Find each line below containing the word "continues" and copy it.

DATA EXTRACT -
—————

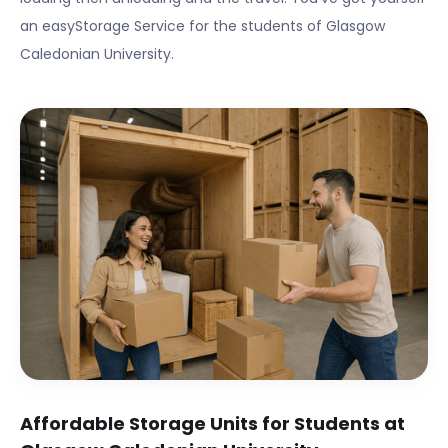
an easyStorage Service for the students of
Glasgow
Caledonian University
.
Affordable Storage Units for Students at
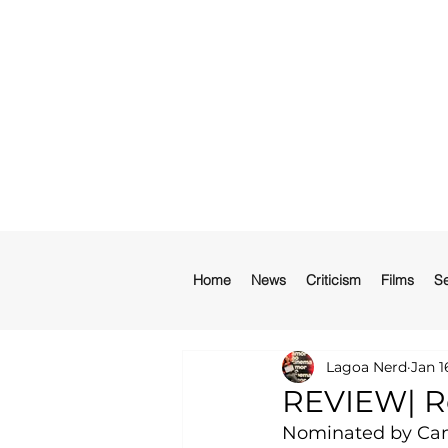
Home
News
Criticism
Films
Se
Lagoa Nerd
Jan 1
REVIEW| Re
Nominated by Camb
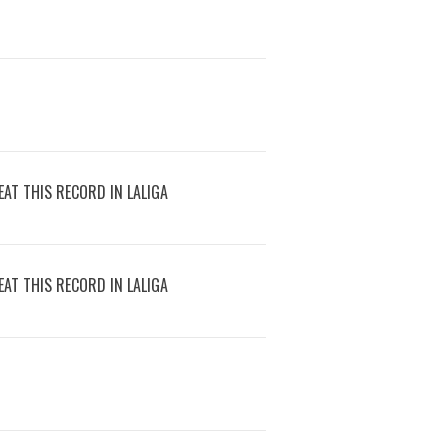
AT THIS RECORD IN LALIGA
AT THIS RECORD IN LALIGA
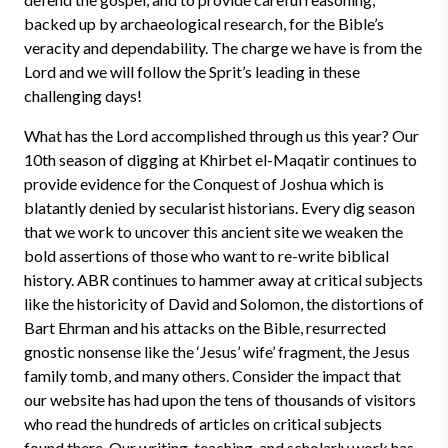
backed up by archaeological research, for the Bible’s
veracity and dependability. The charge we have is from the
Lord and we will follow the Sprit’s leading in these
challenging days!
What has the Lord accomplished through us this year? Our
10th season of digging at Khirbet el-Maqatir continues to
provide evidence for the Conquest of Joshua which is
blatantly denied by secularist historians. Every dig season
that we work to uncover this ancient site we weaken the
bold assertions of those who want to re-write biblical
history. ABR continues to hammer away at critical subjects
like the historicity of David and Solomon, the distortions of
Bart Ehrman and his attacks on the Bible, resurrected
gnostic nonsense like the ‘Jesus’ wife’ fragment, the Jesus
family tomb, and many others. Consider the impact that
our website has had upon the tens of thousands of visitors
who read the hundreds of articles on critical subjects
found there. Our writing, teaching, and scholarly work has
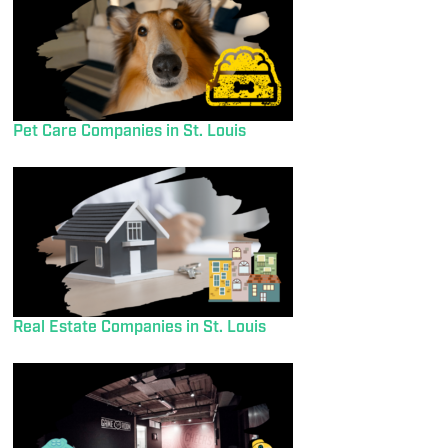
Pet Care Companies in St. Louis
Real Estate Companies in St. Louis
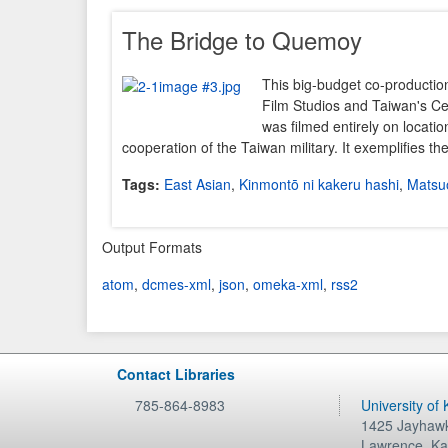
The Bridge to Quemoy
This big-budget co-productio
Film Studios and Taiwan's C
was filmed entirely on location
cooperation of the Taiwan military. It exemplifies t
Tags:
East Asian
,
Kinmontō ni kakeru hashi
,
Matsuo
Output Formats
atom
,
dcmes-xml
,
json
,
omeka-xml
,
rss2
Contact Libraries
785-864-8983
University of
1425 Jayhawk
Lawrence
,
Ka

—————

RESULT FOR THIS TASK -
10th season of digging at Khirbet el-Maqatir continues to
history. ABR continues to hammer away at critical subjects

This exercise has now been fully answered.